Ha. Yeah, and this is why folks we do not go above and beyond in 2022, this is our resolution. We’re going to stop trying to do these magical, wonderful scheduled outings with children because it just never goes that way ever. Oh my gosh. Yeah. Yeah. And I was like, cool. So I flew too close to the sun that was, did not need to do that.

Should have just said like, Hey, guess what kids? We get a hotel room. Isn’t that exciting? I’m going to put a show on I never let you watch. And they’d be like, woo good. And there’s a pool. Just kidding it’s closed because of COVID. Yep. But yeah, that, it was fine. We got to the hotel room; kids didn’t go to sleep till midnight.

You know, I got to New York the next day. I spent a couple of days with my mom and then a day with my sister. And like I was realizing on the drive up there that last time I visited them with a breastfeeding baby was like possibly the first time any of them had ever seen someone breastfeed in their lives.

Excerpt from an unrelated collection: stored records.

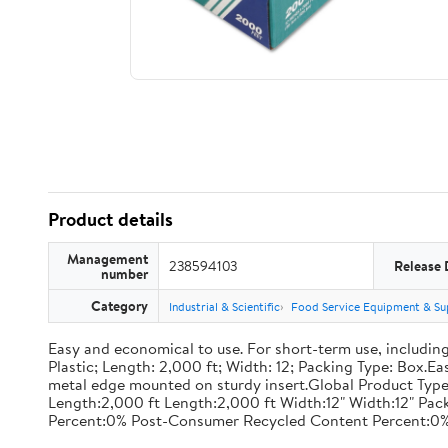
Product details
Management
238594103
Release 
number
Category
Industrial & Scientific
Food Service Equipment & Su
Easy and economical to use. For short-term use, including
Plastic; Length: 2,000 ft; Width: 12; Packing Type: Box.E
metal edge mounted on sturdy insert.Global Product Type
Length:2,000 ft Length:2,000 ft Width:12" Width:12" P
Percent:0% Post-Consumer Recycled Content Percent:0%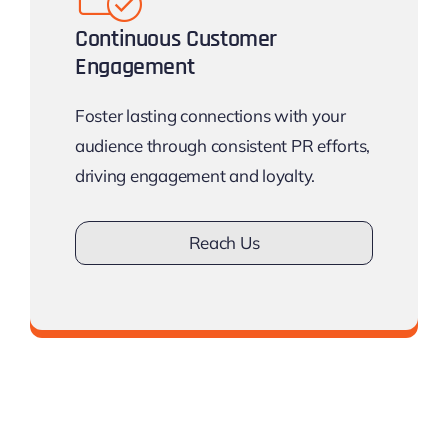
Continuous Customer
Engagement
Foster lasting connections with your
audience through consistent PR efforts,
driving engagement and loyalty.
Reach Us
Don’t lose touch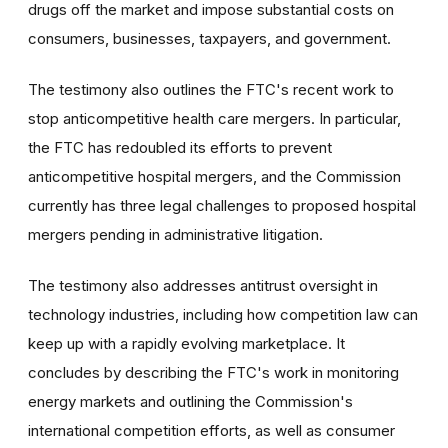
drugs off the market and impose substantial costs on
consumers, businesses, taxpayers, and government.
The testimony also outlines the FTC's recent work to
stop anticompetitive health care mergers. In particular,
the FTC has redoubled its efforts to prevent
anticompetitive hospital mergers, and the Commission
currently has three legal challenges to proposed hospital
mergers pending in administrative litigation.
The testimony also addresses antitrust oversight in
technology industries, including how competition law can
keep up with a rapidly evolving marketplace. It
concludes by describing the FTC's work in monitoring
energy markets and outlining the Commission's
international competition efforts, as well as consumer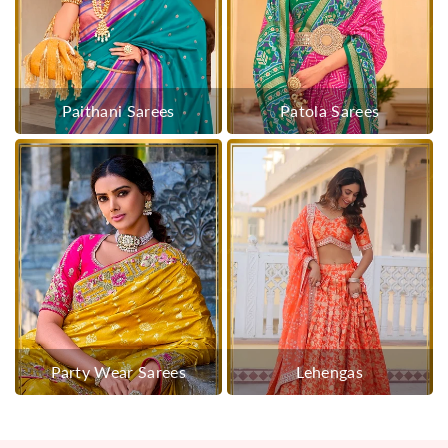
Paithani Sarees
Patola Sarees
Party Wear Sarees
Lehengas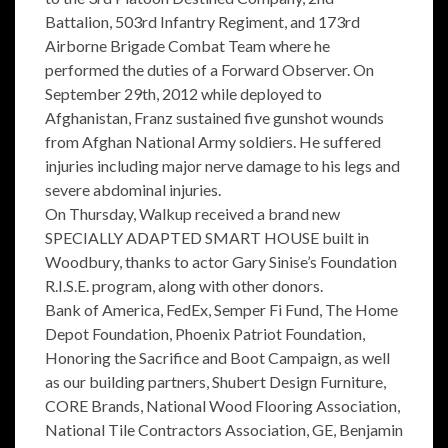
Battalion, 503rd Infantry Regiment, and 173rd
Airborne Brigade Combat Team where he
performed the duties of a Forward Observer. On
September 29th, 2012 while deployed to
Afghanistan, Franz sustained five gunshot wounds
from Afghan National Army soldiers. He suffered
injuries including major nerve damage to his legs and
severe abdominal injuries.
On Thursday, Walkup received a brand new
SPECIALLY ADAPTED SMART HOUSE built in
Woodbury, thanks to actor Gary Sinise’s Foundation
R.I.S.E. program, along with other donors.
Bank of America, FedEx, Semper Fi Fund, The Home
Depot Foundation, Phoenix Patriot Foundation,
Honoring the Sacrifice and Boot Campaign, as well
as our building partners, Shubert Design Furniture,
CORE Brands, National Wood Flooring Association,
National Tile Contractors Association, GE, Benjamin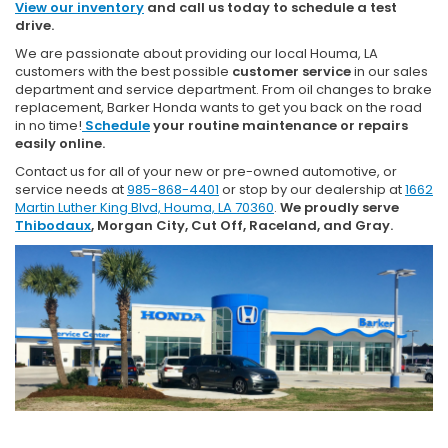
View our inventory
and call us today to schedule a test
drive.
We are passionate about providing our local Houma, LA
customers with the best possible
customer service
in our sales
department and service department. From oil changes to brake
replacement, Barker Honda wants to get you back on the road
in no time!
Schedule
your routine maintenance or repairs
easily online.
Contact us for all of your new or pre-owned automotive, or
service needs at
985-868-4401
or stop by our dealership at
1662
Martin Luther King Blvd, Houma, LA 70360
.
We proudly serve
Thibodaux
, Morgan City, Cut Off, Raceland, and Gray.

Yeah, just for some context, Maureen’s mom is like a bad-ass CFO on wall street and has been forever. And like two weeks after Maureen was born, she was straight formula fed, her mom went back to wall street. She was like, bye. Yeah. Like just to just providing a little bit of context. So you can understand that, although Maureen lives on a farm now, that is not where she came from.

Yeah. It’s and now my mom, she, so she retired and then like, couldn’t hack it at retirement and now like runs some startup company and works like 24 hours a day because she couldn’t not work. That’s a condition. She was working on Christmas, just like every, like all the time. She was like, I have to answer an email.

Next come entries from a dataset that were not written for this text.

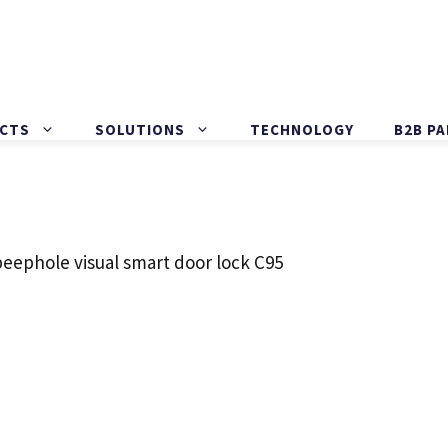
CTS
SOLUTIONS
TECHNOLOGY
B2B P
peephole visual smart door lock C95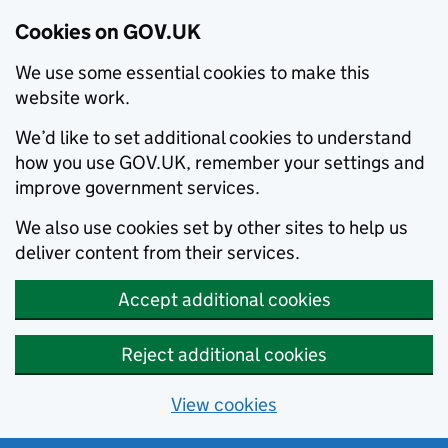
Cookies on GOV.UK
We use some essential cookies to make this
website work.
We’d like to set additional cookies to understand
how you use GOV.UK, remember your settings and
improve government services.
We also use cookies set by other sites to help us
deliver content from their services.
Accept additional cookies
Reject additional cookies
View cookies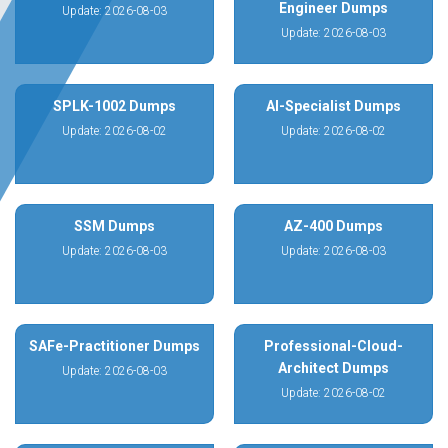
Engineer Dumps
Update: 2026-08-03
Update: 2026-08-03
SPLK-1002 Dumps
AI-Specialist Dumps
Update: 2026-08-02
Update: 2026-08-02
SSM Dumps
AZ-400 Dumps
Update: 2026-08-03
Update: 2026-08-03
SAFe-Practitioner Dumps
Professional-Cloud-
Architect Dumps
Update: 2026-08-03
Update: 2026-08-02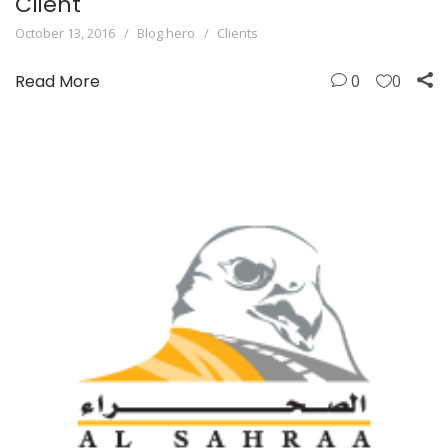
Client
October 13, 2016
Blog hero
Clients
Read More
0
0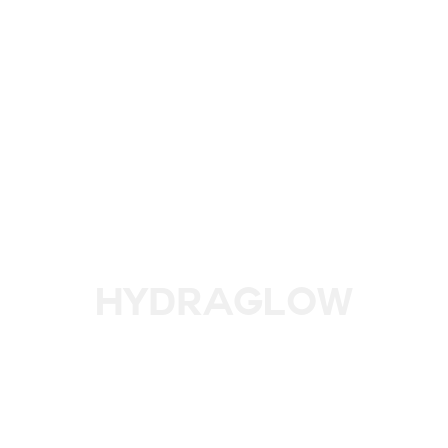
HydraGlow
Glow from Within with L'eto’s HydraGlow Treatment for
Radiant, Hydrated Skin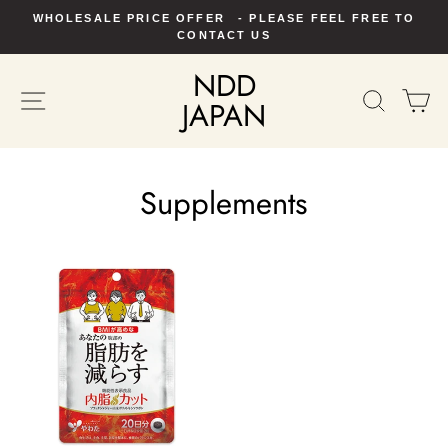
Skip
WHOLESALE PRICE OFFER - PLEASE FEEL FREE TO
to
Pause
CONTACT US
slideshow
content
NDD
SITE NAVIGATION
SEAR
C
JAPAN
Supplements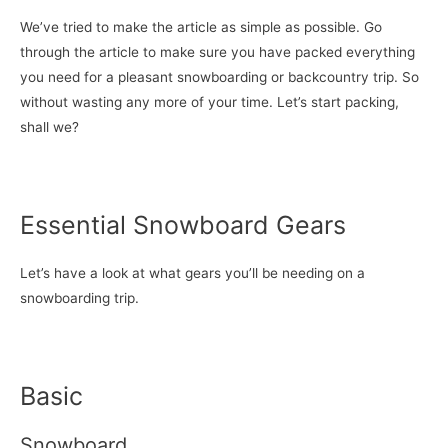
We’ve tried to make the article as simple as possible. Go
through the article to make sure you have packed everything
you need for a pleasant snowboarding or backcountry trip. So
without wasting any more of your time. Let’s start packing,
shall we?
Essential Snowboard Gears
Let’s have a look at what gears you’ll be needing on a
snowboarding trip.
Basic
Snowboard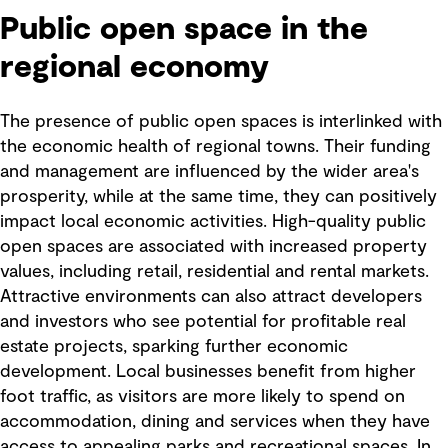
Public open space in the
regional economy
The presence of public open spaces is interlinked with
the economic health of regional towns. Their funding
and management are influenced by the wider area's
prosperity, while at the same time, they can positively
impact local economic activities. High-quality public
open spaces are associated with increased property
values, including retail, residential and rental markets.
Attractive environments can also attract developers
and investors who see potential for profitable real
estate projects, sparking further economic
development. Local businesses benefit from higher
foot traffic, as visitors are more likely to spend on
accommodation, dining and services when they have
access to appealing parks and recreational spaces. In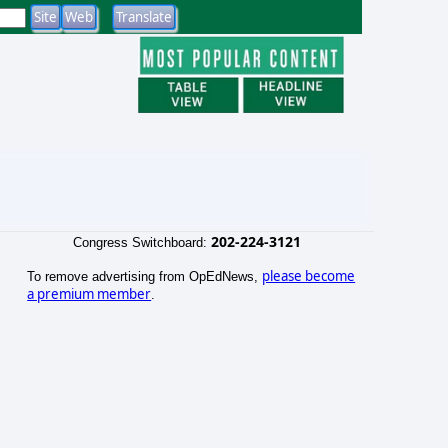
202-224-3121
Congress Switchboard:
please become
To remove advertising from OpEdNews,
a premium member
.
o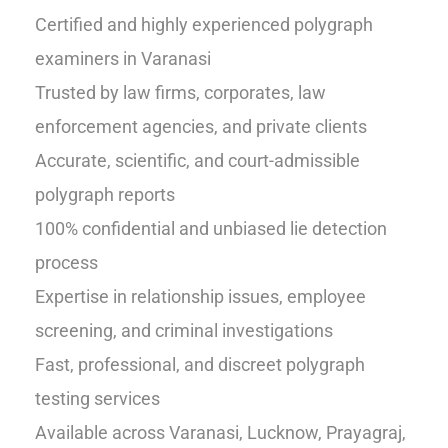
Certified and highly experienced polygraph
examiners in Varanasi
Trusted by law firms, corporates, law
enforcement agencies, and private clients
Accurate, scientific, and court-admissible
polygraph reports
100% confidential and unbiased lie detection
process
Expertise in relationship issues, employee
screening, and criminal investigations
Fast, professional, and discreet polygraph
testing services
Available across Varanasi, Lucknow, Prayagraj,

I have to, I actually sat down with my mom and had the work boundaries conversation. Oh, how’d that go? It did, did not really penetrate. I mean, I was just like, look, mom, like it’s okay to tell people like, I’m going on vacation or like, I will not answer emails for 24 hours. Yeah. And she was kind of like, it’s going to fall apart without me.

And I was like, well, if it does, maybe it should fall apart? If this company hinges on one woman in her, late sixties doing all of the work, maybe it should not be, yeah. Why is it hanging by a thread? We need to evaluate our systems. Right. And what if it works without you, then what? Maybe that’s worse. I don’t know.

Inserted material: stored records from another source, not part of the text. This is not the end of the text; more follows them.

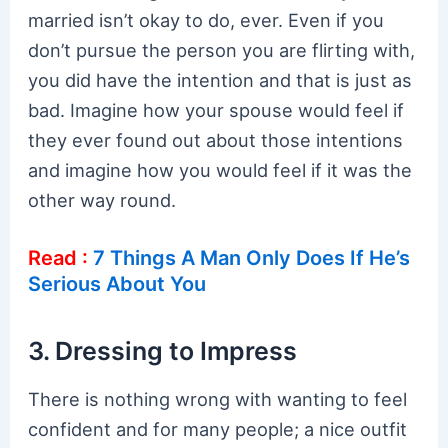
married isn’t okay to do, ever. Even if you
don’t pursue the person you are flirting with,
you did have the intention and that is just as
bad. Imagine how your spouse would feel if
they ever found out about those intentions
and imagine how you would feel if it was the
other way round.
Read :
7 Things A Man Only Does If He’s
Serious About You
3. Dressing to Impress
There is nothing wrong with wanting to feel
confident and for many people; a nice outfit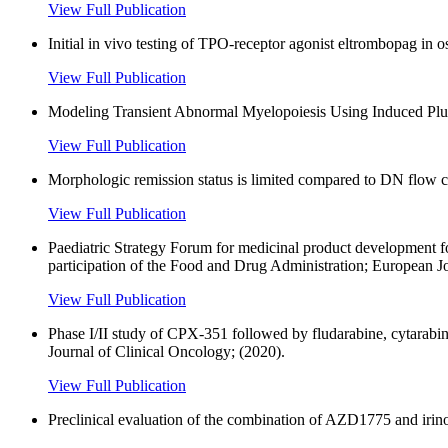
View Full Publication
Initial in vivo testing of TPO-receptor agonist eltrombopag in 
View Full Publication
Modeling Transient Abnormal Myelopoiesis Using Induced Plu
View Full Publication
Morphologic remission status is limited compared to DN flow
View Full Publication
Paediatric Strategy Forum for medicinal product development
participation of the Food and Drug Administration; European J
View Full Publication
Phase I/II study of CPX-351 followed by fludarabine, cytarabin
Journal of Clinical Oncology; (2020).
View Full Publication
Preclinical evaluation of the combination of AZD1775 and irinot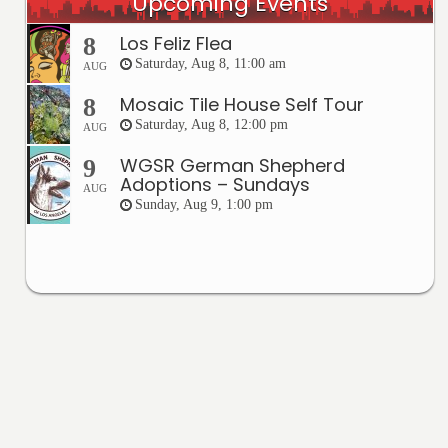
Upcoming Events
Los Feliz Flea
8
Saturday, Aug 8, 11:00 am
AUG
Mosaic Tile House Self Tour
8
Saturday, Aug 8, 12:00 pm
AUG
WGSR German Shepherd
9
Adoptions – Sundays
AUG
Sunday, Aug 9, 1:00 pm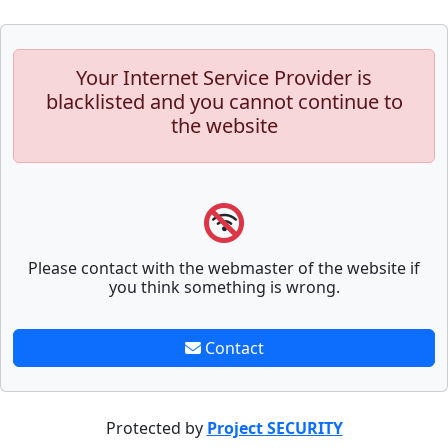
Your Internet Service Provider is
blacklisted and you cannot continue to
the website
Please contact with the webmaster of the website if
you think something is wrong.
Contact
Protected by
Project SECURITY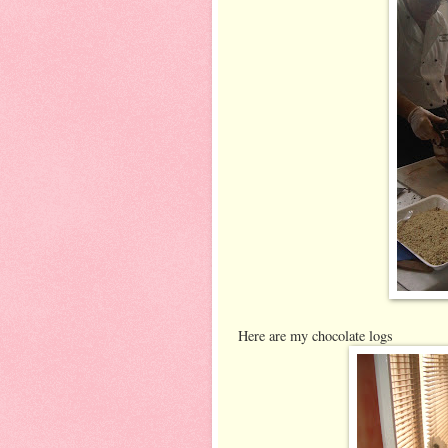
Here are my chocolate logs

Like that might be worse for her. Oh, you know? But isn’t this also just kind of an analogy for how we feel as moms? I can’t possibly take a day away. The whole family will fall apart without me. Right. I can’t let them fold the laundry. They’ll jack it up. Although I’ve tried to make them fold the laundry. It never goes well, but someday, someday.

But anyway, so they were better this year with the breastfeeding than they were in previous years? Yeah. Yeah. I mean, it just wasn’t really talked about this time. It was kind of just like, oh yeah, that’s what Maureen does and whatever. And I think, I think like the only conversation I had about it was one of my aunts who I’m pretty sure did breastfeed some, but not, not for long.

She asked cause I was pumping and I was like, oh yeah, well I’m pumping because I’m donating milk to the NICU. And like, we had a conversation about that because her son was born six weeks early. So he spent some time in the NICU and yeah, actually that was all fine. The more uncomfortable thing was my six-year-old’s interactions with everybody who like the way that everybody else parents in my family is not the way I do. Which is fine for them, but like not, I feel like it’s not okay when they parent my son for me. And since there was a lot of times that I would be like trying to get the baby down for a nap or whatever. There were a lot of times Griffin was with them without me.

And then he would come crying and be like, they said, no, I couldn’t do this. And I’d be, you know, internally be like, ah, that’s such bullshit. Like, why would they say no, you couldn’t have a second piece of pie? When I literally don’t care. Have 10 pieces of pie kid, you know, that if you do it and whatever, like it’s fine.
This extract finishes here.